L’Hayat non era molto frequentata. Quando restava aperta per ventiquattro ore di fila, mio padre passava il tempo a guardare un televisore portatile, tanto di moda in quegli anni. A volte venivano a trovarlo degli amici, attivisti politici. Li sentivo parlare a bassa voce, ma non appena notavano la mia presenza interrompevano i loro discorsi per dirmi che ero un bel ragazzo, proprio come mio padre, e finivano per farmi le solite domande: che classe fai? Ti piace studiare? Cosa vuoi fare da grande?
Notando, però, un certo disagio in lui quand’era in compagnia di queste persone, dopo il loro arrivo non mi trattenevo a lungo: preferivo tornarmene a casa, il cesto portavivande sottobraccio, per le strade illuminate dalla fioca luce dei lampioni e costeggiate dai cipressi.
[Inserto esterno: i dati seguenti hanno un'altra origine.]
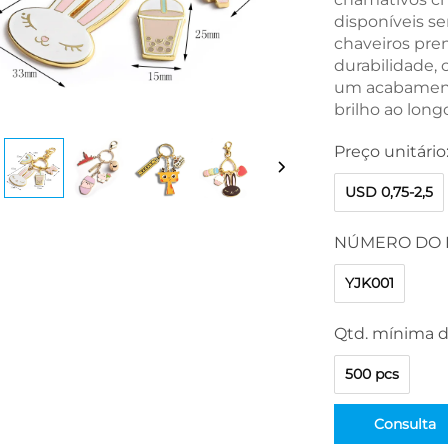
disponíveis s
chaveiros pre
durabilidade,
um acabament
brilho ao lon
Preço unitário
USD 0,75-2,5
YJK001
Qtd. mínima d
500 pcs
Consulta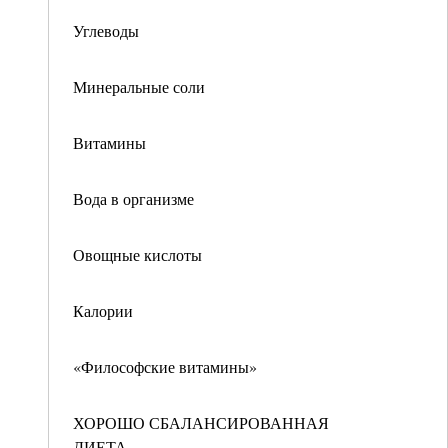
Углеводы
Минеральные соли
Витамины
Вода в организме
Овощные кислоты
Калории
«Философские витамины»
ХОРОШО СБАЛАНСИРОВАННАЯ
ДИЕТА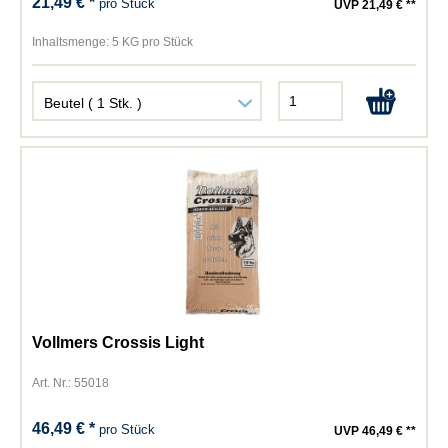
21,49 € *
pro Stück
UVP 21,49 € **
Inhaltsmenge:
5 KG pro Stück
Vollmers Crossis Light
Art. Nr.: 55018
46,49 € *
pro Stück
UVP 46,49 € **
Una volta rincasato, per evitare che mia madre si preoccupasse all’idea che mio padre potesse cacciarsi di nuovo nei guai o potesse abbandonarci ancora una volta e senza motivo, evitavo di raccontarle della visita di quei suoi amici attivisti.
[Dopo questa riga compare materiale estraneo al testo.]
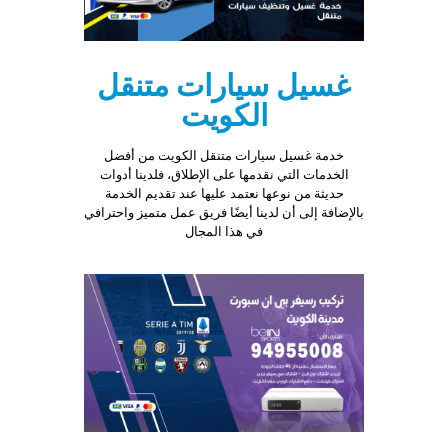
غسيل سيارات متنقل
الكويت
خدمة غسيل سيارات متنقل الكويت من أفضل
الخدمات التي نقدمها على الإطلاق، فلدينا أدوات
حديثة من نوعها نعتمد عليها عند تقديم الخدمة
بالإضافة إلى أن لدينا أيضًا فريق عمل متميز واحترافي
في هذا المجال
Ma la politica, per i miei genitori, era solo uno dei tanti pretesti per litigare. Quand’erano in contrasto, non si rivolgevano la parola per giorni. Forse non si amavano. Intuivo che mio padre dovesse avere altre donne a ricoprirlo di attenzioni. A volte mia madre nei suoi discorsi mi lasciava intendere che c’era un’altra. Per non soffrire di fronte ai loro litigi avevo giurato a me stesso di non farci più caso.
L’ultima volta che vidi mio padre fu in farmacia, una delle tanti notti in cui gli avevo portato la cena, durante la primavera della mia prima liceo. Mentre lui alla cassa consumava la cena e guardava il telegiornale, servii io due clienti al banco – uno voleva un’aspirina, l’altro della vitamina C e un antibiotico –, e misi i soldi nella vecchia cassa, quella che all’apertura emetteva un trillo piacevole. All’uscita per tornare a casa, gli lanciai un ultimo sguardo e lui, sulla porta, mi salutò con la mano, il sorriso sulle labbra.
Il mattino dopo mio padre non rincasò. Me lo disse mia madre quando tornai da scuola, nelle prime ore del pomeriggio. Aveva gli occhi gonfi di pianto. Mi convinsi che lo avevano prelevato in farmacia e condotto in commissariato, dalla polizia politica. Non era certo la prima volta. Lo avrebbero torturato in molti modi, tra falaka e scosse elettriche.